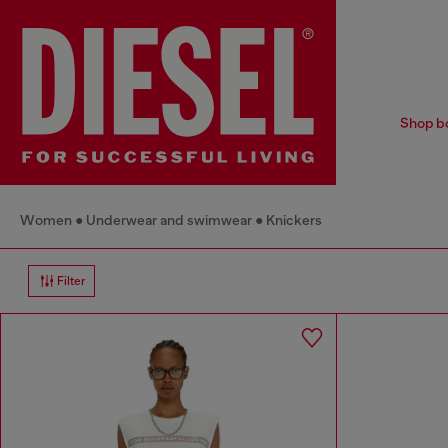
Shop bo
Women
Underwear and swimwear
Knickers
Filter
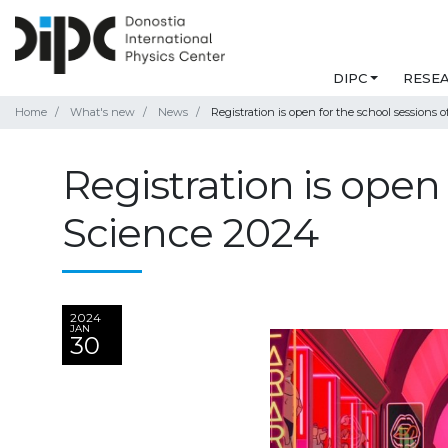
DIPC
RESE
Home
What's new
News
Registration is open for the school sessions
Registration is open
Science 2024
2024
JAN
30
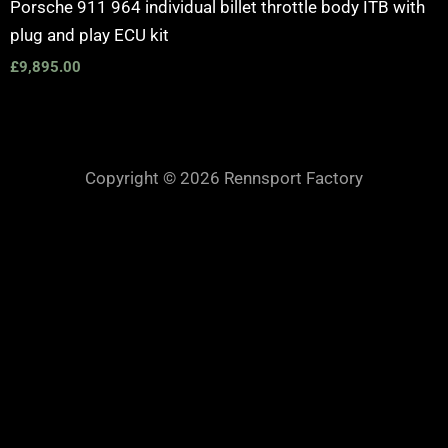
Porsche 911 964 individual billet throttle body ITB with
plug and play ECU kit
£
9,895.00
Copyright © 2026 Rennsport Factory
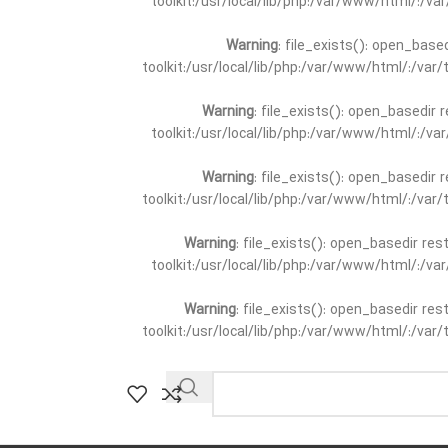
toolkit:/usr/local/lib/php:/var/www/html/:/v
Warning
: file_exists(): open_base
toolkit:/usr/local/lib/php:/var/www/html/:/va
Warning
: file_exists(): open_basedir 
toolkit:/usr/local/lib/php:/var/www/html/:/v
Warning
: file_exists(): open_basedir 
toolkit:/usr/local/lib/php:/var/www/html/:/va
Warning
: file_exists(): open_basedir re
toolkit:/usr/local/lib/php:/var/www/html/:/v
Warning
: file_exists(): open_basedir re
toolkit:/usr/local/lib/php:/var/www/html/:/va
--------
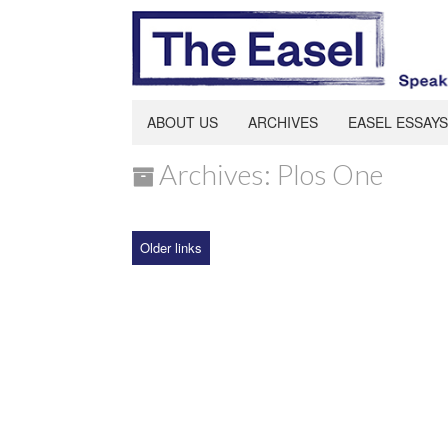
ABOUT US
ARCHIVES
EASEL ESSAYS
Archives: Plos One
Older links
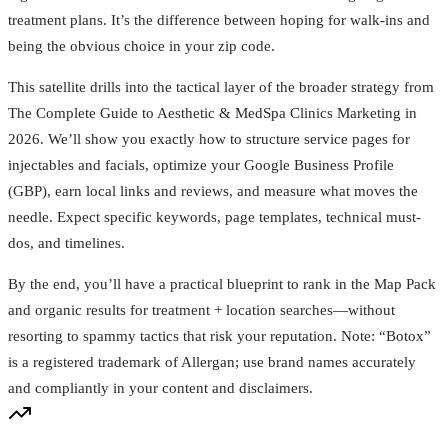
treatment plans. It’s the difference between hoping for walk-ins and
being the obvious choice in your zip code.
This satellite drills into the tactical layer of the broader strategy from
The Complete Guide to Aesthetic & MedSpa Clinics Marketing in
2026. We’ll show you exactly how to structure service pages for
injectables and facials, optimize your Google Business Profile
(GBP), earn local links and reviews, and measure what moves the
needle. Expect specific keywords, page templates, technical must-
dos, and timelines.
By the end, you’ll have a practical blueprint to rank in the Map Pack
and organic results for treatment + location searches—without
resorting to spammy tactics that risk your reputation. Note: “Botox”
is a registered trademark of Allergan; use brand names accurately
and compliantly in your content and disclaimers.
--------
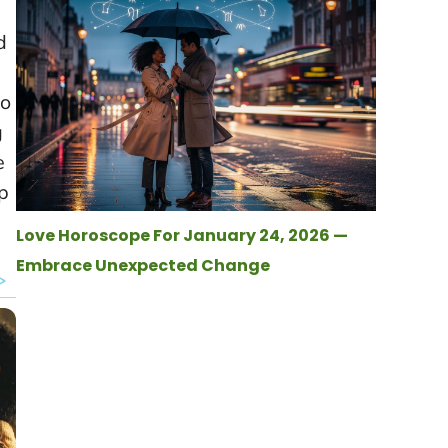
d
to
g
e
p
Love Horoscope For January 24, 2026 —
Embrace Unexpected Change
--------
Exercise aim: From the records above, give again only the part that opens with the line containing "Archives: Plos One" and closes with the line containing "and compliantly in". Keep both ends but drop the pictures.

The answer:
Archives: Plos One
Older links
treatment plans. It’s the difference between hoping for walk-ins and
being the obvious choice in your zip code.
This satellite drills into the tactical layer of the broader strategy from
The Complete Guide to Aesthetic & MedSpa Clinics Marketing in
2026. We’ll show you exactly how to structure service pages for
injectables and facials, optimize your Google Business Profile
(GBP), earn local links and reviews, and measure what moves the
needle. Expect specific keywords, page templates, technical must-
dos, and timelines.
By the end, you’ll have a practical blueprint to rank in the Map Pack
and organic results for treatment + location searches—without
resorting to spammy tactics that risk your reputation. Note: “Botox”
is a registered trademark of Allergan; use brand names accurately
and compliantly in your content and disclaimers.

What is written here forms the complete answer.